### Assignment
In the material below, find the line containing "der Storchenmann, seine Lotta begrüßt, so" and the line containing "Überleben braucht, ist eine hohe", then reproduce exactly both of them and every line between, and nothing else.

### Input material

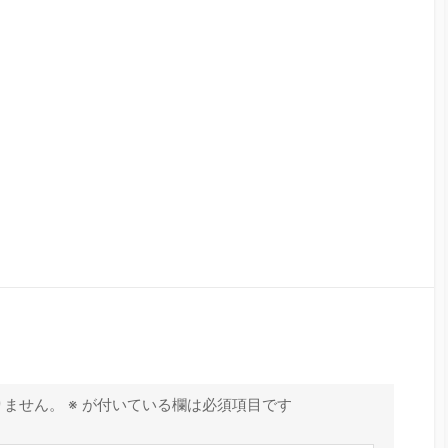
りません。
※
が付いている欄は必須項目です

==

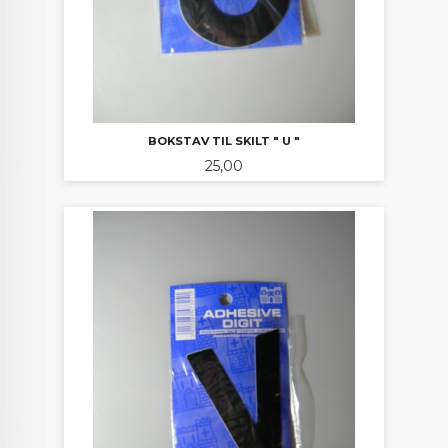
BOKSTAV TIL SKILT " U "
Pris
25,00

==

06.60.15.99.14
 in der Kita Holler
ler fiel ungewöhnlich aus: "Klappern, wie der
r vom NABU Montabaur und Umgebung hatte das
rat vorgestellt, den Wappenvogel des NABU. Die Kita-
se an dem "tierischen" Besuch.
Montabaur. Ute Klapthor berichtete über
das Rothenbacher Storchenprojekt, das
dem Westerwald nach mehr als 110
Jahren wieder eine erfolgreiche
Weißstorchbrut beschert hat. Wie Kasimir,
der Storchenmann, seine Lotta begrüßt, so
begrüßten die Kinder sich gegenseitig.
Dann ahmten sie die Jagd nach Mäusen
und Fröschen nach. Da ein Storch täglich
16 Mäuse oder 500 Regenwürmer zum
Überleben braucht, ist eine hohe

### Written answer
der Storchenmann, seine Lotta begrüßt, so
begrüßten die Kinder sich gegenseitig.
Dann ahmten sie die Jagd nach Mäusen
und Fröschen nach. Da ein Storch täglich
16 Mäuse oder 500 Regenwürmer zum
Überleben braucht, ist eine hohe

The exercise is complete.